Among adults who were employed at some point during the pandemic, 68 percent reported their job or employment had been negatively impacted by the pandemic. The most commonly reported impacts were reductions in hours (19%), balancing household responsibilities during work time (14%), being laid off (14%), or experiencing decreased productivity (14%). Adults who were employed during the pandemic with a household income less than $50,000 were almost twice as likely to experience a layoff than those with a household income greater than $50,000 (21% vs. 11%).

Additionally, 73 percent of low-income adults reported that money was a significant source of stress, compared to just 5 percent for those in higher income brackets. When looking at households that are at or below the federal poverty level, this disparity widens (79% vs. 57% of those above the poverty level). Further, nearly 3 in 5 adults with a household income less than $50,000 cited housing costs (e.g., mortgage or rent) as a significant source of stress in their life (58%), compared to 44 percent of those with higher incomes. 

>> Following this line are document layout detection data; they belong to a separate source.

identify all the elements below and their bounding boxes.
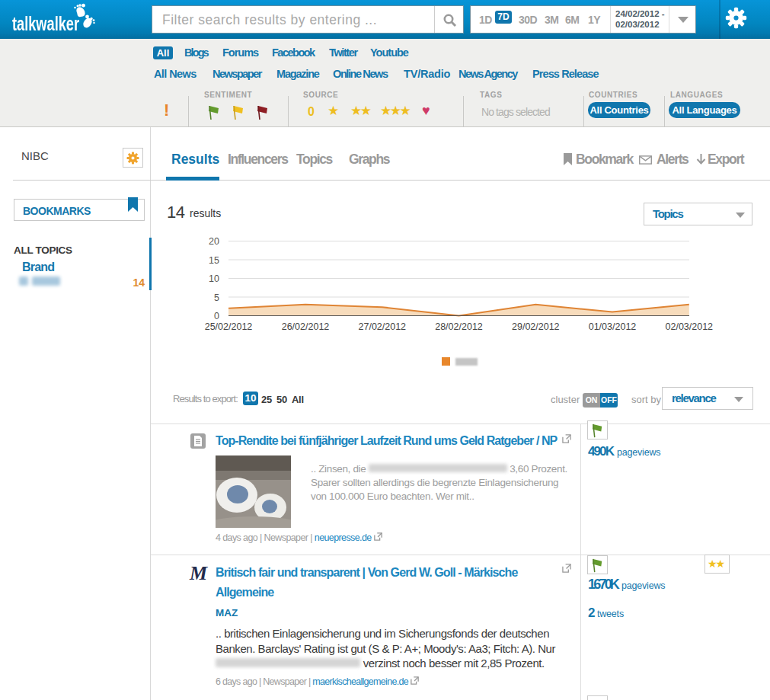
svg-text:26/02/2012: 26/02/2012 bbox=[282, 321, 330, 332]
svg-text:28/02/2012: 28/02/2012 bbox=[435, 321, 483, 332]
svg-text:15: 15 bbox=[209, 255, 219, 266]
svg-text:29/02/2012: 29/02/2012 bbox=[512, 321, 560, 332]
svg-text:01/03/2012: 01/03/2012 bbox=[589, 321, 637, 332]
svg-text:27/02/2012: 27/02/2012 bbox=[359, 321, 407, 332]
svg-text:25/02/2012: 25/02/2012 bbox=[205, 321, 253, 332]
svg-text:0: 0 bbox=[214, 311, 219, 321]
svg-text:10: 10 bbox=[209, 273, 219, 284]
svg-text:5: 5 bbox=[214, 292, 219, 303]
svg-text:20: 20 bbox=[209, 236, 219, 247]
svg-text:02/03/2012: 02/03/2012 bbox=[666, 321, 714, 332]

The following strategies can be utilized by employers to support the mental health and well-being of their employees:

  • Provide flexibility to employees, whether it’s what they work on, when they work or how they work (how they work is particularly important for employers of frontline workers). Every single person has been impacted by the pandemic; providing flexibility at work will allow people to do their jobs while still being able to handle new stressors and responsibilities in their lives, such as a child’s education.
  • Provide support. This can be emotional support through one-on-one check-ins or by reducing someone’s workload to just essential tasks. This also applies to co-workers, who can support each other by checking in and approaching each other with empathy.
  • Provide clear communication to employees and supervisors about expectations, support resources and new policies that respond directly to impacts created by the pandemic. This reduces uncertainty at work, which is a major contributor to employee stress.
  • Supervisors should not expect work to continue at the same level as before. Creating this expectation can lead to employee burn-out. Instead, help employees prioritize what work is critical and what can wait.

Without progress to restore jobs and industries that were displaced due to the pandemic, widespread efforts to upskill and retrain the disparate share of low-skill adults who lost jobs in these industries, and improved accessibility and affordability of childcare to increase labor force participation and reduce the burden among working parents, it is likely the trajectory of these disparities will not improve.